The long-term effects of the oil spill remain unknown, even if the flow has been halted. And though some Vietnamese refugees transitioned to jobs on land, others always have made their living at sea, whether those waters lapped against the shores of Vietnam or Louisiana.
"For the majority of Vietnamese who chose this path in life, this is all we know how to do to survive," Nguyen said in Vietnamese. "Outside this, we don't have any other experience. The future looks very dark."
An estimated one-third to a half of the fishermen in the gulf are Vietnamese, living in clusters from Palacios, Texas, to Gulf Shores, Ala.
If Orange County's Little Saigon — with its restaurants, jewelry stores and doctor's offices — conjures up images of the cosmopolitan former capital of Vietnam, Nguyen's community in New Orleans is like Vung Tau, the rustic coastal village where he grew up.
Nguyen fondly calls this area lang, a word describing Vietnam's rural parishes. About 5,000 Vietnamese live in the 2-square-mile area surrounding the Mary Queen of Vietnam Catholic Church. On Saturdays, people hawk bitter melon, Thai basil and water spinach grown in their backyards at a neighborhood street market. Like villages in Vietnam, everyone seems to know everyone.
Nguyen learned to catch shrimp using bamboo traps in the murky waters along Vietnam's southern coast from his father, who learned from his father. As a teenager, Nguyen studied how the moon shaped the waves that shaped the path of the shrimp.
After the 1975 fall of Saigon, Nguyen escaped by sea, captaining a fishing boat carrying his pregnant wife, young daughter and dozens of family members. An American vessel rescued the boat and brought the passengers to Guam.
The family made its way to a refugee camp in Arkansas — where a second child was born — and then to Port Arthur on the Texas coast, where Nguyen, then 26, began working as a janitor and truck driver for a lumber company.
"I didn't feel it was my full potential," he said. "I wanted to do something where I could fly, jump, yell, stretch myself."
Nguyen found a gig as a deckhand for a shrimper, who was impressed with his knowledge of the sea. His wages were nearly 10 times what he made with the lumber company.
"I felt like I could choose my own future," he said. "It didn't matter that I didn't know much English or that I didn't go to school. The money would come. All I needed were my two hands."
Nguyen moved his family to New Orleans after visiting an uncle there.
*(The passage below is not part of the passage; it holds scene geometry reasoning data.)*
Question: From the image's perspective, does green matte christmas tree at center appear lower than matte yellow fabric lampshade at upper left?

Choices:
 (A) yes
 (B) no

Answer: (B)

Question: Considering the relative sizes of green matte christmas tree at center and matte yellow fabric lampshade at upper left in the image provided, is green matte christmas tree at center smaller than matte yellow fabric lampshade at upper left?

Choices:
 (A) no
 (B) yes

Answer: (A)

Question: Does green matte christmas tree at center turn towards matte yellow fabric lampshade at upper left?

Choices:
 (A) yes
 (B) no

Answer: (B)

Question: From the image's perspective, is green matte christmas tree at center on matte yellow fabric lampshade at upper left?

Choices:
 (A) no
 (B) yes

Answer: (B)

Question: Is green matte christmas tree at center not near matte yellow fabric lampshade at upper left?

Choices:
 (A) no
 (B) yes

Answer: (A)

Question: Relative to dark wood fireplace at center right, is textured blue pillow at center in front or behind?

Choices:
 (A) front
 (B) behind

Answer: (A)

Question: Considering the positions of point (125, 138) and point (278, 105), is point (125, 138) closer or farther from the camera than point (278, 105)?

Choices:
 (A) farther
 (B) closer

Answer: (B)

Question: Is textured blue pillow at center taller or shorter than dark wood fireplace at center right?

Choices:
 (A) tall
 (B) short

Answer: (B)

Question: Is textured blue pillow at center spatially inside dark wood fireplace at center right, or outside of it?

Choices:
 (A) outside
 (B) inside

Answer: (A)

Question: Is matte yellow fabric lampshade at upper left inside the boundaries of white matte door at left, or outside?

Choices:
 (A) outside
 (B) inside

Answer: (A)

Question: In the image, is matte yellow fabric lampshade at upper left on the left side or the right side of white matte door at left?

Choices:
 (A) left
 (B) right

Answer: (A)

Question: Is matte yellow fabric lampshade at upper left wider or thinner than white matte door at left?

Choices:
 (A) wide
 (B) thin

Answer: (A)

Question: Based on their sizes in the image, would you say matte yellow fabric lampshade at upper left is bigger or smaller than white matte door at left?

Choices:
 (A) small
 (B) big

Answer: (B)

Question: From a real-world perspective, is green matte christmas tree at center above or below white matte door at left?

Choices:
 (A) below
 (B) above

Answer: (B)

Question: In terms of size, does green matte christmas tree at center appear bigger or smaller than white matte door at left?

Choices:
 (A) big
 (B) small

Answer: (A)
He liked the swampy climate that was a reminder of Vietnam's tropical heat and bought his first boat, a 30-footer, purchased with the help of donations from friends and family.
Nguyen loved watching the sun creep up on the face of the ocean. He found trawling shrimp in the gulf much easier than off Vung Tau, where fishermen relied on their memory of the position of three tall mountains instead of radar systems.
Word of the opportunities in the gulf spread among refugees, and, in time, thousands of Vietnamese fishermen and shrimpers — many who lived in the same fishing villages in Vietnam and whose fathers and grandfathers were also fishermen — moved to its bayous.
Nguyen spent most of this time at sea or with other Vietnamese fishermen. The life allowed him to raise nine children and help two of them buy houses, neat brick homes right next to his.
Nguyen relied on his eldest daughter to be the interpreter when he negotiated with shrimp vendors. Over the years, Anh, now 37, also helped her father with bookkeeping and picking up equipment.
"Growing up, I saw how hard this profession was for him," she said. "But he has a passion for it. He talks about it all the time. He understands the sea. He feels it."